In The Tempest, Antonio is a typically Machiavellian “great pretender”: doing bad, but seeming good. His usurpation of Prospero is slow and subtle, coming after 12 years of tributes to Alonso, securing his support. As Milan’s governor, he has “set all the hearts i’th’state / To what tune pleased his ear,” before removing Prospero from power, without needing to resort to bloodshed. Asked why he and Miranda weren’t killed, Prospero explains, “Dear they durst not, / So dear the love my people bore me.” Antonio’s exile of Prospero keeps deed clean and the populace onside – a core Machiavellian principle.
Yet, Antonio remains indebted to Alonso, so goads Sebastian into usurpation in order to reverse the relationship: “And I the king shall love thee,” says Sebastian. Again, Antonio needn’t dirty his hands.
In light of this, it’s possible to see Prospero’s “project” as a rebuttal of Machiavelli’s principles.
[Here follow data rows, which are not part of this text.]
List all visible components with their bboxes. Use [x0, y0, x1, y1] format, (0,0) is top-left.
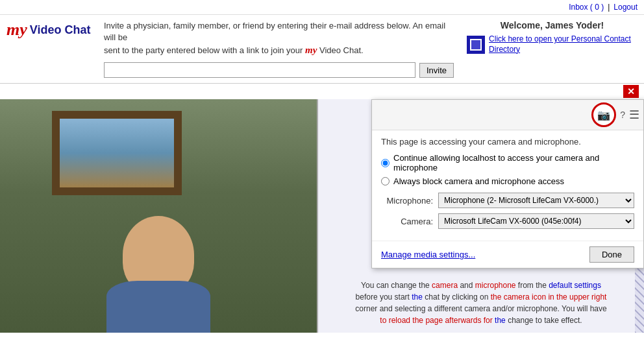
microphone-select[interactable]: Microphone (2- Microsoft LifeCam VX-6000… [438, 193, 634, 208]
right-panel: 📷 ? ☰ This page is accessing your camera… [317, 99, 644, 333]
close-bar: ✕ [0, 84, 644, 99]
permissions-popup: 📷 ? ☰ This page is accessing your camera… [371, 99, 644, 268]
invite-section: Invite a physician, family member, or fr… [104, 20, 454, 78]
invite-logo-text: Video Chat. [319, 45, 364, 55]
invite-desc-line1: Invite a physician, family member, or fr… [104, 21, 445, 42]
camera-icon-circle[interactable]: 📷 [591, 102, 616, 127]
info-text: You can change the camera and microphone… [325, 280, 638, 326]
popup-menu-icon[interactable]: ☰ [629, 108, 639, 122]
email-input[interactable] [104, 62, 415, 78]
invite-description: Invite a physician, family member, or fr… [104, 20, 454, 57]
inbox-link[interactable]: Inbox ( 0 ) [569, 3, 604, 12]
camera-row: Camera: Microsoft LifeCam VX-6000 (045e:… [381, 213, 634, 229]
contact-directory-button[interactable]: Click here to open your Personal Contact… [467, 34, 638, 54]
contact-dir-icon-inner [470, 39, 482, 51]
camera-icon: 📷 [597, 109, 610, 121]
popup-footer: Manage media settings... Done [372, 241, 643, 268]
person-body [106, 281, 210, 333]
video-person [0, 99, 317, 333]
device-rows: Microphone: Microphone (2- Microsoft Lif… [381, 193, 634, 229]
logo-my: my [6, 20, 27, 40]
header: my Video Chat Invite a physician, family… [0, 15, 644, 84]
right-header: Welcome, James Yoder! Click here to open… [467, 20, 638, 54]
radio-allow[interactable] [381, 159, 390, 167]
logout-link[interactable]: Logout [613, 3, 638, 12]
invite-desc-line2: sent to the party entered below with a l… [104, 45, 303, 55]
invite-logo-my: my [305, 45, 317, 55]
manage-media-link[interactable]: Manage media settings... [381, 250, 475, 259]
popup-question-icon[interactable]: ? [620, 110, 625, 120]
painting-frame [52, 111, 182, 195]
popup-top-bar: 📷 ? ☰ [372, 100, 643, 130]
contact-dir-icon [467, 36, 485, 54]
contact-directory-text: Click here to open your Personal Contact… [489, 34, 638, 54]
camera-label: Camera: [381, 217, 433, 226]
welcome-text: Welcome, James Yoder! [501, 20, 604, 30]
microphone-row: Microphone: Microphone (2- Microsoft Lif… [381, 193, 634, 208]
popup-title: This page is accessing your camera and m… [381, 137, 634, 147]
invite-row: Invite [104, 62, 454, 78]
main-area: 📷 ? ☰ This page is accessing your camera… [0, 99, 644, 333]
radio-allow-row: Continue allowing localhost to access yo… [381, 153, 634, 172]
logo-area: my Video Chat [6, 20, 91, 40]
video-area [0, 99, 317, 333]
done-button[interactable]: Done [589, 246, 634, 263]
nav-separator: | [608, 3, 610, 12]
radio-block-label: Always block camera and microphone acces… [393, 176, 564, 186]
microphone-label: Microphone: [381, 196, 433, 206]
radio-allow-label: Continue allowing localhost to access yo… [393, 153, 634, 172]
invite-button[interactable]: Invite [419, 63, 454, 78]
top-nav: Inbox ( 0 ) | Logout [0, 0, 644, 15]
radio-block[interactable] [381, 177, 390, 185]
info-text-content: You can change the camera and microphone… [355, 281, 606, 325]
close-button[interactable]: ✕ [623, 85, 639, 98]
camera-select[interactable]: Microsoft LifeCam VX-6000 (045e:00f4) [438, 213, 634, 229]
popup-content: This page is accessing your camera and m… [372, 130, 643, 241]
logo-text: Video Chat [30, 23, 91, 37]
radio-block-row: Always block camera and microphone acces… [381, 176, 634, 186]
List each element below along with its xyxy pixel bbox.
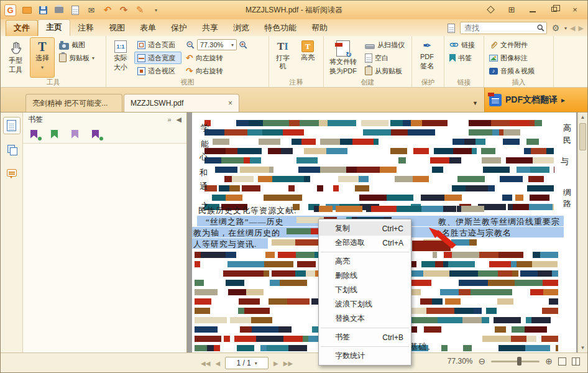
- next-page-icon[interactable]: ▶: [273, 360, 278, 367]
- rotate-left-button[interactable]: ↶ 向左旋转: [183, 52, 265, 64]
- tab-share[interactable]: 共享: [195, 21, 226, 36]
- layout-grid-button[interactable]: ⊞: [504, 4, 519, 15]
- select-tool-button[interactable]: T 选择 ▾: [30, 37, 55, 78]
- find-doc-icon[interactable]: [446, 22, 457, 34]
- qat-customize-caret[interactable]: ▾: [150, 4, 162, 16]
- image-annotation-button[interactable]: 图像标注: [486, 52, 538, 64]
- from-clipboard-button[interactable]: 从剪贴板: [362, 65, 408, 77]
- menu-item-bookmark[interactable]: 书签 Ctrl+B: [319, 330, 411, 344]
- thumbnails-panel-button[interactable]: [3, 117, 21, 134]
- redo-button[interactable]: ↷: [118, 4, 129, 16]
- zoom-out-icon[interactable]: [186, 40, 195, 50]
- last-page-icon[interactable]: ▶▶: [283, 360, 293, 367]
- scrollbar-thumb[interactable]: [579, 123, 586, 150]
- tab-protect[interactable]: 保护: [163, 21, 195, 36]
- garbled-row: [204, 157, 554, 163]
- comments-panel-button[interactable]: [3, 164, 21, 182]
- tab-help[interactable]: 帮助: [304, 21, 335, 36]
- audio-video-button[interactable]: ♪ 音频＆视频: [486, 65, 538, 77]
- menu-item-highlight[interactable]: 高亮: [319, 254, 411, 269]
- tab-home[interactable]: 主页: [38, 19, 70, 36]
- bookmark-action-button-4[interactable]: [92, 130, 102, 140]
- tab-form[interactable]: 表单: [132, 21, 163, 36]
- ribbon-tab-row: 文件 主页 注释 视图 表单 保护 共享 浏览 特色功能 帮助 ⚙ ▾ ◀ ▶: [1, 19, 587, 36]
- zoom-combobox[interactable]: 77.30% ▾: [197, 39, 237, 50]
- bookmark-action-button-2[interactable]: [51, 130, 61, 140]
- pdf-sign-button[interactable]: ✒ PDF 签名: [414, 37, 440, 78]
- print-preview-button[interactable]: [70, 4, 81, 16]
- rotate-right-button[interactable]: ↷ 向右旋转: [183, 65, 265, 77]
- tab-list-caret-icon[interactable]: ▼: [472, 100, 478, 106]
- hand-tool-button[interactable]: 手型 工具: [2, 37, 29, 78]
- scroll-down-icon[interactable]: ▼: [578, 343, 587, 352]
- ribbon-prev-icon[interactable]: ◀: [570, 24, 575, 32]
- skin-button[interactable]: [483, 4, 498, 15]
- close-button[interactable]: ×: [567, 4, 582, 15]
- panel-more-icon[interactable]: »: [167, 116, 171, 123]
- clipboard-button[interactable]: 剪贴板 ▾: [56, 52, 98, 64]
- menu-item-underline[interactable]: 下划线: [319, 283, 411, 297]
- tab-file[interactable]: 文件: [6, 20, 38, 36]
- fit-visible-button[interactable]: 适合视区: [134, 65, 181, 77]
- tab-special-features[interactable]: 特色功能: [257, 21, 304, 36]
- file-attachment-button[interactable]: 文件附件: [486, 39, 538, 51]
- snapshot-button[interactable]: 截图: [56, 39, 98, 51]
- tab-view[interactable]: 视图: [101, 21, 132, 36]
- first-page-icon[interactable]: ◀◀: [201, 360, 210, 367]
- zoom-slider[interactable]: [491, 361, 540, 362]
- zoom-slider-handle[interactable]: [517, 357, 521, 366]
- panel-collapse-icon[interactable]: ◀: [177, 116, 181, 124]
- link-button[interactable]: 链接: [446, 39, 478, 51]
- doc-tab-1[interactable]: 亮剑精神 把不可能变...: [25, 94, 122, 112]
- page-number-box[interactable]: 1 / 1 ▾: [225, 357, 269, 369]
- foxit-logo-icon[interactable]: G: [4, 4, 16, 16]
- highlight-button[interactable]: T 高亮: [296, 37, 319, 78]
- tab-comment[interactable]: 注释: [70, 21, 101, 36]
- bookmark-button[interactable]: 书签: [446, 52, 478, 64]
- fit-page-button[interactable]: 适合页面: [134, 39, 181, 51]
- continuous-view-icon[interactable]: [572, 357, 580, 366]
- actual-size-button[interactable]: 1:1 实际 大小: [108, 37, 133, 78]
- minimize-button[interactable]: [525, 4, 540, 15]
- restore-button[interactable]: [546, 4, 561, 15]
- doc-tab-2[interactable]: MZZJLSWH.pdf ×: [124, 94, 239, 112]
- pdf-translate-button[interactable]: PDF文档翻译 ▸: [484, 88, 587, 112]
- from-scanner-button[interactable]: 从扫描仪: [362, 39, 408, 51]
- open-file-button[interactable]: [21, 4, 32, 16]
- gear-caret-icon[interactable]: ▾: [564, 25, 567, 31]
- menu-item-select-all[interactable]: 全部选取 Ctrl+A: [319, 236, 411, 250]
- stamp-pen-button[interactable]: ✎: [134, 4, 145, 16]
- blank-page-button[interactable]: 空白: [362, 52, 408, 64]
- menu-item-replace-text[interactable]: 替换文本: [319, 311, 411, 326]
- menu-item-word-count[interactable]: 字数统计: [319, 349, 411, 363]
- mail-button[interactable]: ✉: [86, 4, 97, 16]
- ribbon-next-icon[interactable]: ▶: [579, 24, 584, 32]
- vertical-scrollbar[interactable]: ▲ ▼: [577, 113, 587, 352]
- scroll-up-icon[interactable]: ▲: [578, 113, 587, 122]
- prev-page-icon[interactable]: ◀: [215, 360, 220, 367]
- clipboard-icon: [59, 53, 67, 62]
- convert-to-pdf-button[interactable]: ↻ 将文件转 换为PDF: [326, 37, 361, 78]
- typewriter-button[interactable]: TI 打字机: [271, 37, 295, 78]
- print-button[interactable]: [53, 4, 65, 16]
- menu-item-strikethrough[interactable]: 删除线: [319, 269, 411, 283]
- search-input[interactable]: [461, 24, 536, 32]
- zoom-in-icon[interactable]: [239, 40, 248, 50]
- add-bookmark-button[interactable]: [30, 130, 40, 140]
- bookmark-action-button-3[interactable]: [71, 130, 81, 140]
- search-icon[interactable]: [536, 24, 545, 32]
- menu-item-copy[interactable]: 复制 Ctrl+C: [319, 221, 411, 236]
- page-navigation: ◀◀ ◀ 1 / 1 ▾ ▶ ▶▶: [201, 357, 293, 369]
- single-page-view-icon[interactable]: [558, 357, 566, 366]
- gear-icon[interactable]: ⚙: [550, 22, 561, 34]
- menu-item-squiggly-underline[interactable]: 波浪下划线: [319, 297, 411, 311]
- layers-panel-button[interactable]: [3, 140, 21, 158]
- fit-width-button[interactable]: 适合宽度: [134, 52, 181, 64]
- undo-button[interactable]: ↶: [102, 4, 113, 16]
- page-preview-icon: [71, 6, 79, 15]
- status-zoom-in-icon[interactable]: ⊕: [545, 356, 553, 366]
- status-zoom-out-icon[interactable]: ⊖: [479, 356, 486, 366]
- tab-browse[interactable]: 浏览: [226, 21, 257, 36]
- save-button[interactable]: [37, 4, 48, 16]
- doc-tab-close-icon[interactable]: ×: [228, 99, 232, 108]
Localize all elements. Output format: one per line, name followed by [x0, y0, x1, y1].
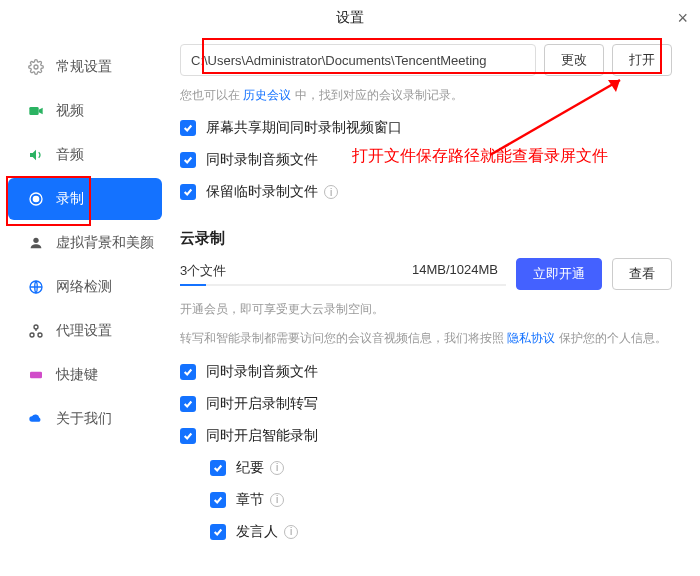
checkmark-icon: [180, 184, 196, 200]
checkbox-summary[interactable]: 纪要 i: [210, 459, 672, 477]
user-icon: [26, 235, 46, 251]
checkmark-icon: [180, 428, 196, 444]
sidebar: 常规设置 视频 音频 录制 虚拟背景和美颜 网络检测: [0, 36, 170, 576]
checkmark-icon: [180, 396, 196, 412]
speaker-icon: [26, 147, 46, 163]
sidebar-item-label: 录制: [56, 190, 84, 208]
svg-point-0: [34, 65, 38, 69]
checkbox-transcribe[interactable]: 同时开启录制转写: [180, 395, 672, 413]
checkmark-icon: [180, 364, 196, 380]
gear-icon: [26, 59, 46, 75]
svg-rect-9: [30, 372, 42, 379]
info-icon[interactable]: i: [270, 461, 284, 475]
checkbox-chapter[interactable]: 章节 i: [210, 491, 672, 509]
checkbox-label: 保留临时录制文件: [206, 183, 318, 201]
sidebar-item-label: 关于我们: [56, 410, 112, 428]
checkbox-speaker[interactable]: 发言人 i: [210, 523, 672, 541]
sidebar-item-video[interactable]: 视频: [8, 90, 162, 132]
keyboard-icon: [26, 367, 46, 383]
globe-icon: [26, 279, 46, 295]
sidebar-item-label: 虚拟背景和美颜: [56, 234, 154, 252]
checkbox-screen-share[interactable]: 屏幕共享期间同时录制视频窗口: [180, 119, 672, 137]
sidebar-item-proxy[interactable]: 代理设置: [8, 310, 162, 352]
cloud-title: 云录制: [180, 229, 672, 248]
history-note: 您也可以在 历史会议 中，找到对应的会议录制记录。: [180, 86, 672, 105]
save-path-input[interactable]: [180, 44, 536, 76]
view-button[interactable]: 查看: [612, 258, 672, 290]
svg-rect-1: [29, 107, 38, 115]
svg-point-4: [33, 238, 38, 243]
sidebar-item-about[interactable]: 关于我们: [8, 398, 162, 440]
checkbox-temp[interactable]: 保留临时录制文件 i: [180, 183, 672, 201]
window-title: 设置: [336, 9, 364, 27]
sidebar-item-vbg[interactable]: 虚拟背景和美颜: [8, 222, 162, 264]
info-icon[interactable]: i: [324, 185, 338, 199]
checkmark-icon: [210, 460, 226, 476]
sidebar-item-network[interactable]: 网络检测: [8, 266, 162, 308]
change-button[interactable]: 更改: [544, 44, 604, 76]
sidebar-item-audio[interactable]: 音频: [8, 134, 162, 176]
privacy-link[interactable]: 隐私协议: [507, 331, 555, 345]
proxy-icon: [26, 323, 46, 339]
checkmark-icon: [210, 524, 226, 540]
svg-point-8: [34, 325, 38, 329]
sidebar-item-label: 网络检测: [56, 278, 112, 296]
checkbox-label: 屏幕共享期间同时录制视频窗口: [206, 119, 402, 137]
checkmark-icon: [180, 152, 196, 168]
checkbox-label: 同时录制音频文件: [206, 363, 318, 381]
checkbox-label: 同时开启录制转写: [206, 395, 318, 413]
checkbox-label: 纪要: [236, 459, 264, 477]
sidebar-item-label: 快捷键: [56, 366, 98, 384]
history-link[interactable]: 历史会议: [243, 88, 291, 102]
record-icon: [26, 191, 46, 207]
cloud-icon: [26, 411, 46, 427]
sidebar-item-label: 代理设置: [56, 322, 112, 340]
sidebar-item-label: 视频: [56, 102, 84, 120]
checkmark-icon: [210, 492, 226, 508]
cloud-note2: 转写和智能录制都需要访问您的会议音视频信息，我们将按照 隐私协议 保护您的个人信…: [180, 329, 672, 348]
cloud-files: 3个文件: [180, 262, 226, 280]
info-icon[interactable]: i: [270, 493, 284, 507]
storage-bar: [180, 284, 506, 286]
sidebar-item-general[interactable]: 常规设置: [8, 46, 162, 88]
sidebar-item-record[interactable]: 录制: [8, 178, 162, 220]
checkbox-audio2[interactable]: 同时录制音频文件: [180, 363, 672, 381]
subscribe-button[interactable]: 立即开通: [516, 258, 602, 290]
checkbox-label: 章节: [236, 491, 264, 509]
checkbox-audio[interactable]: 同时录制音频文件: [180, 151, 672, 169]
checkmark-icon: [180, 120, 196, 136]
sidebar-item-label: 常规设置: [56, 58, 112, 76]
svg-point-3: [33, 196, 38, 201]
cloud-size: 14MB/1024MB: [412, 262, 498, 280]
sidebar-item-label: 音频: [56, 146, 84, 164]
checkbox-label: 同时开启智能录制: [206, 427, 318, 445]
checkbox-smart[interactable]: 同时开启智能录制: [180, 427, 672, 445]
cloud-note1: 开通会员，即可享受更大云录制空间。: [180, 300, 672, 319]
sidebar-item-hotkey[interactable]: 快捷键: [8, 354, 162, 396]
video-icon: [26, 103, 46, 119]
main-panel: 更改 打开 您也可以在 历史会议 中，找到对应的会议录制记录。 屏幕共享期间同时…: [170, 36, 700, 576]
open-button[interactable]: 打开: [612, 44, 672, 76]
info-icon[interactable]: i: [284, 525, 298, 539]
checkbox-label: 同时录制音频文件: [206, 151, 318, 169]
checkbox-label: 发言人: [236, 523, 278, 541]
close-icon[interactable]: ×: [677, 8, 688, 29]
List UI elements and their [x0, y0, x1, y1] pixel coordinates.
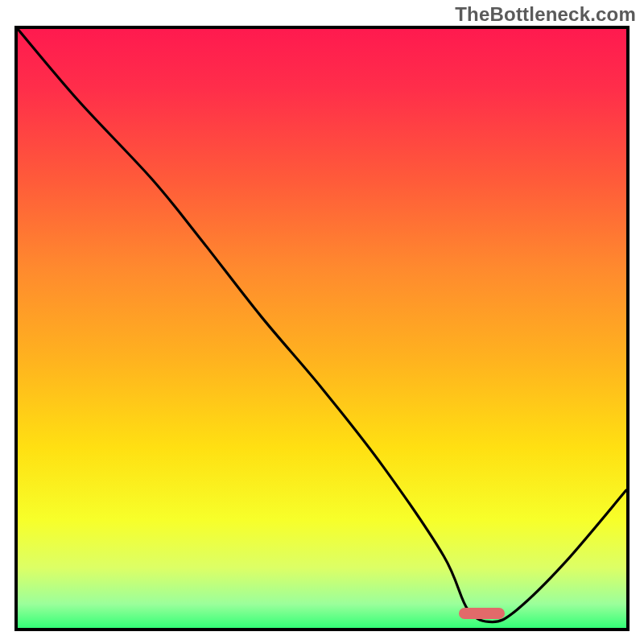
- bottleneck-curve: [18, 29, 626, 622]
- watermark-text: TheBottleneck.com: [455, 3, 636, 26]
- curve-layer: [18, 29, 626, 628]
- optimal-range-marker: [459, 608, 505, 619]
- plot-frame: [14, 26, 630, 631]
- chart-container: TheBottleneck.com: [0, 0, 644, 644]
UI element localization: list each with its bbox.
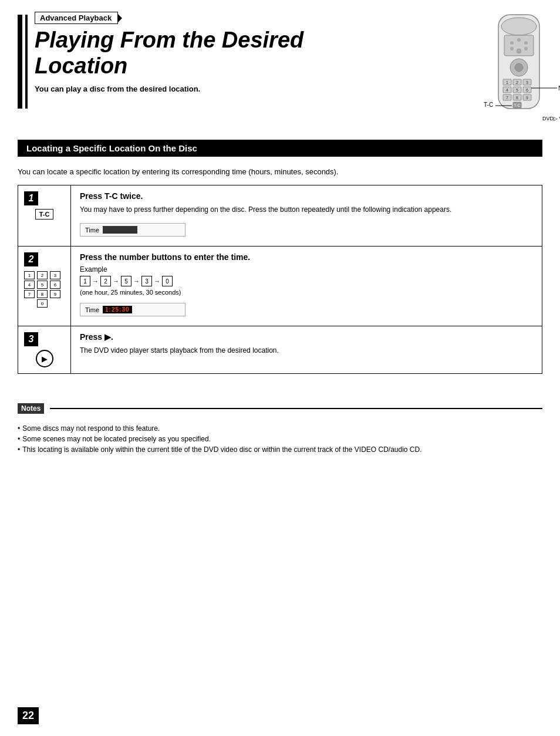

Though he outsmarts his would be usurpers, proving himself the supreme Machiavellian, he ultimately advocates the earning and giving, rather than the taking of power. First, he grants loyal Ariel power over “the rabble” of Caliban, Trinculo and Stefano, who would “make” the island their own. Then, he passes his mantle to the next generation, ceding Miranda to Ferdiand that they might “inherit” power, rather than “steal [it] by line and level.”
Perhaps all this relates to Shakespeare himself, about to put down his quill and hoping to anoint a successor. Perhaps, it was merely fawning on the English monarchy, since the first recorded performance of The Tempest was in Court (1611), and revived for the marriage of King James 1’s eldest daughter, Elizabeth (1613). Whatever the precise motivation, Shakespeare used his final for a moral summation of the Grand Mechanism.